Ces trois dernières années, dans le sillage de la croisade anti-journalisme menée par le leader chinois Xi Jinping, le gouvernement de Hong Kong a poursuivi au moins 28 journalistes et défenseurs de la liberté de la presse, dont 12 sont toujours en détention. Le gouvernement a aussi forcé les quotidiens indépendants Apple Daily et Stand News à fermer, alors que six autres médias n’ont eu d’autre choix que de cesser leur activité face à la pression.

Hong Kong occupe le 140e rang sur 180 pays au Classement mondial de la liberté de la presse établi par RSF en 2023, après avoir chuté de 18 places en 20 ans.

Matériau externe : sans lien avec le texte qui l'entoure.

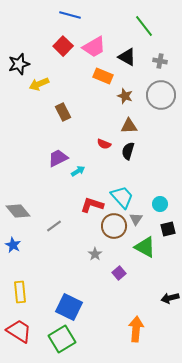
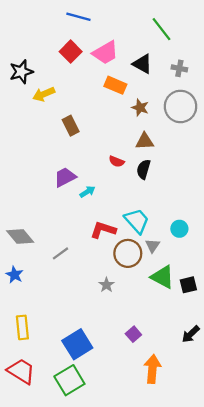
black square: (168, 229) -> (188, 285), moved
purple square: (119, 273) -> (133, 334), moved
black arrow: (170, 298) -> (191, 334), turned -30
blue square: (69, 307) -> (77, 344), turned 32

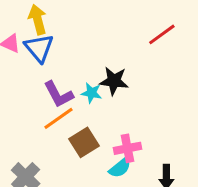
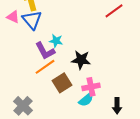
black star: (114, 81) -> (81, 60), moved
cyan star: (91, 93) -> (56, 41), moved

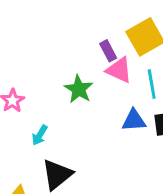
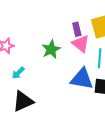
blue triangle: (134, 120) -> (82, 79), size x1.4

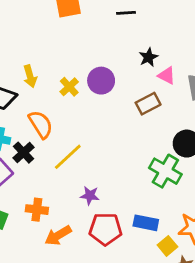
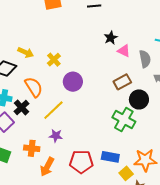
yellow arrow: (30, 76) -> (26, 52), turned -49
purple circle: (101, 81) -> (73, 82), moved
brown rectangle: (148, 104) -> (122, 82), moved
purple star: (90, 196) -> (56, 136), moved
orange arrow: (58, 235) -> (47, 167), turned -30

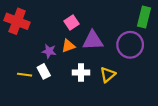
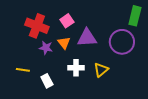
red cross: (17, 21) -> (37, 26), moved
orange triangle: (68, 46) -> (64, 43), turned -48
white rectangle: (44, 71) -> (47, 81), moved

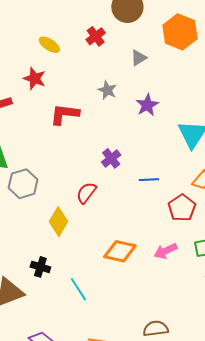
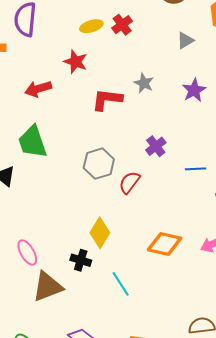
red cross: (96, 36) -> (122, 25), moved
yellow ellipse: (49, 45) -> (91, 26), turned -50
gray star: (107, 90) -> (144, 83), moved
gray hexagon: (23, 184) -> (99, 164), moved
yellow diamond: (58, 222) -> (100, 233), moved

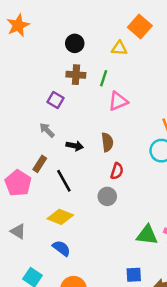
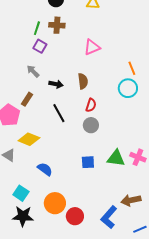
green line: (104, 78) -> (37, 28), moved
black line: (64, 181) -> (59, 113), moved
gray circle: (107, 196) -> (91, 125), moved
yellow diamond: (60, 217) -> (29, 139), moved
blue square: (134, 275) -> (88, 162), moved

La Chine se place quant à elle au 179e rang sur 180 pays et territoires évalués.

 


 

Quatre ans de harcèlement judiciaire

  • 4 octobre 2019 : alors qu’il couvrait une manifestation prodémocratie dans le quartier d’affaires de Hong Kong, le photojournaliste Marc Progin a involontairement bloqué pendant quelques secondes le passage d’un supporter du gouvernement pris à partie par des manifestants.
  • 23 décembre 2019 : Marc Progin est arrêté à son domicile à 6h50 du matin pour suspicion de “troubles à l’ordre public”.
  • 29 avril 2020 : Marc Progin est officiellement accusé d’“aide et complicité de troubles à l’ordre public”.
  • 9-16 septembre 2020 : premier procès au tribunal de première instance de l’Est (Eastern Magistrate’s Court).
  • 13 novembre 2020 : la juge Stephanie Tsui acquitte Marc Progin du fait de l’absence de preuves quant à son intention de nuire, mais le ministère public fait appel de sa décision.
  • 28 avril 2022 : à l’issue d’une audience de révision du tribunal de première instance (Magistrate’s Court) de Kowloon, Marc Progin est de nouveau acquitté et le département de la Justice de Hong Kong reçoit l’ordre de payer ses frais de justice, conformément à la jurisprudence.
  • 23 mai 2023 : à la demande de l’accusation, la haute cour du tribunal de première instance tient une audience pour réviser la décision d’accorder une indemnisation à Marc Progin.
  • 8 août 2023 : la juge de la haute cour du tribunal de première instance, Esther Toh, directement nommée par le chef de l’exécutif John Lee et connue pour son engagement pro-gouvernemental, rejette la demande d’indemnisation de Marc Progin sous prétexte que la magistrate précédente “a commis une erreur” en prononçant l’acquittement.